La contamination délibérée d'un réseau d'eau potable constitue un risque à probabilité faible, mais les gestionnaires doivent néanmoins la prendre en compte car les conséquences peuvent être rapidement très graves. Pendant quatre ans, quatorze partenaires européens du projet SecurEau (Security and decontamination of drinking water distribution following a deliberate contamination), mené dans le cadre du 7e programme-cadre de recherche et développement, ont donc décortiqué la problématique.
Première étape : permettre la détection précoce d'événements anormaux. « Il ne s'agissait pas de développer un capteur spécifique à un type de contaminant, car il y en a une infinité, mais plutôt d'améliorer l'utilisation de capteurs existants. En les installant hors période de crise, il est possible de déterminer une ligne de base des différents paramètres, avec des variations journalières, hebdomadaires ou même saisonnières. Et cela permet alors de détecter toute variation anormale », explique Sylvain Fass, coordonnateur du projet à l'université de Lorraine. Avec la société Endetec, filiale de Veolia, trois types de capteurs ont été développés, axés sur l'autonomie en énergie, la transmission des données ou encore la rapidité d'installation. Le premier, qui mesure les paramètres classiques (température, pH, concentration en chlore ou encore conductivité), est déjà disponible sur le marché. Un deuxième capteur de mesure UV de la matière organique est en phase de préindustrialisation. Le dernier, développé en partenariat avec le CEA, est destiné à la détection de quelques radionucléides. Tous ont été placés en test sur deux réseaux européens (l'un, urbain, de 400 000 habitants, et l'autre, rural, de 50 000 habitants).

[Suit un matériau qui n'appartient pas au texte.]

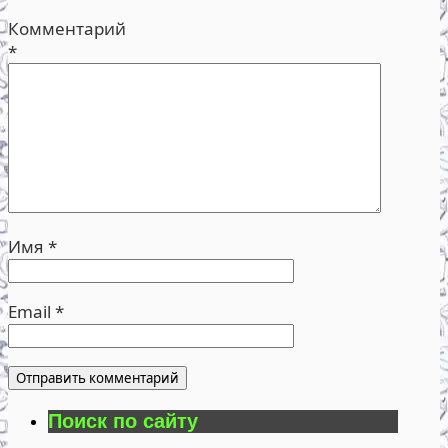
Комментарий
*
Имя
*
Email
*
Поиск по сайту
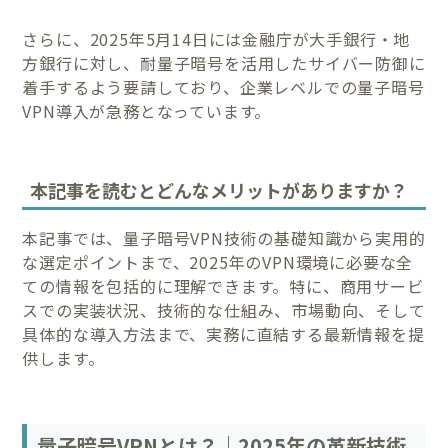
さらに、2025年5月14日には金融庁が大手銀行・地
方銀行に対し、耐量子暗号を活用したサイバー防御に
着手するよう要請しており、企業レベルでの量子暗号
VPN導入が急務となっています。
本記事を読むとどんなメリットがありますか？
本記事では、量子暗号VPN技術の基礎知識から実用的
な選定ポイントまで、2025年のVPN環境に必要な全
ての情報を包括的に理解できます。特に、商用サービ
スでの実装状況、技術的な仕組み、市場動向、そして
具体的な導入方法まで、実務に直結する最新情報を提
供します。
量子暗号VPNとは？｜2025年の革新技術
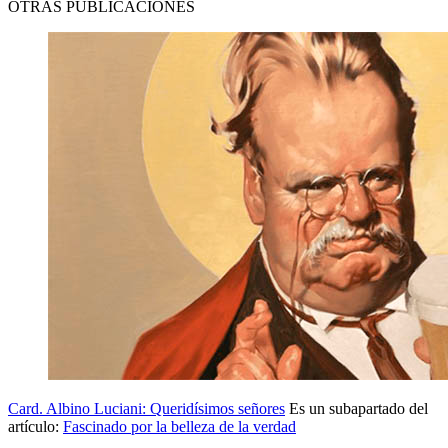
OTRAS PUBLICACIONES
Card. Albino Luciani: Queridísimos señores
Es un subapartado del
artículo:
Fascinado por la belleza de la verdad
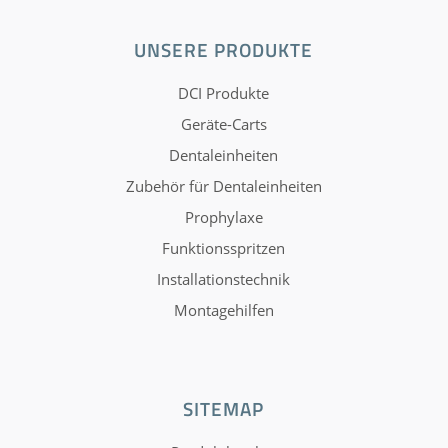
UNSERE PRODUKTE
DCI Produkte
Geräte-Carts
Dentaleinheiten
Zubehör für Dentaleinheiten
Prophylaxe
Funktionsspritzen
Installationstechnik
Montagehilfen
SITEMAP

Irstea a de son côté développé un modèle déterminant leur positionnement idéal sur un réseau, ce en fonction de ses caractéristiques hydrauliques. « Le gestionnaire fixe ses contraintes comme le nombre maximum de capteurs, les lieux stratégiques où les placer, des écoles par exemple. Un second modèle simule une contamination avec la configuration établie et donne ensuite le temps moyen de détection, par exemple. C'est alors au gestionnaire d'arbitrer sur l'acceptabilité du risque et peut-être de revoir ses contraintes », détaille Sylvain Fass.

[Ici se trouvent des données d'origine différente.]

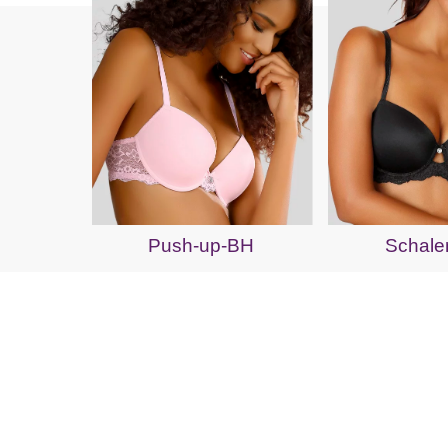
Push-up-BH
Schale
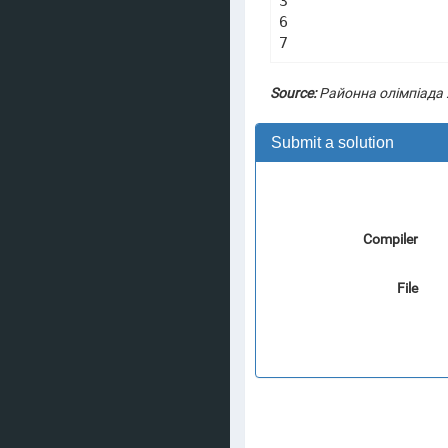
3

6

7
Source:
Районна олімпіада
Submit a solution
Compiler
File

Enfin, les chercheurs ont aussi étudié les stratégies existantes pour une décontamination rapide et efficace du réseau. « La partie eau n'est pas la plus problématique car on sait vidanger le réseau. Cela devient plus complexe lorsque le contaminant migre sur les parois, dans les dépôts ou les biofilms », ajoute le chercheur. L'efficacité de plusieurs méthodes a été testée en laboratoire telles que la désorption ou l'oxydation avancée. Les conclusions du projet pourront donc aider les gestionnaires de réseaux à mettre en place une stratégie de prévention de ce type de risque.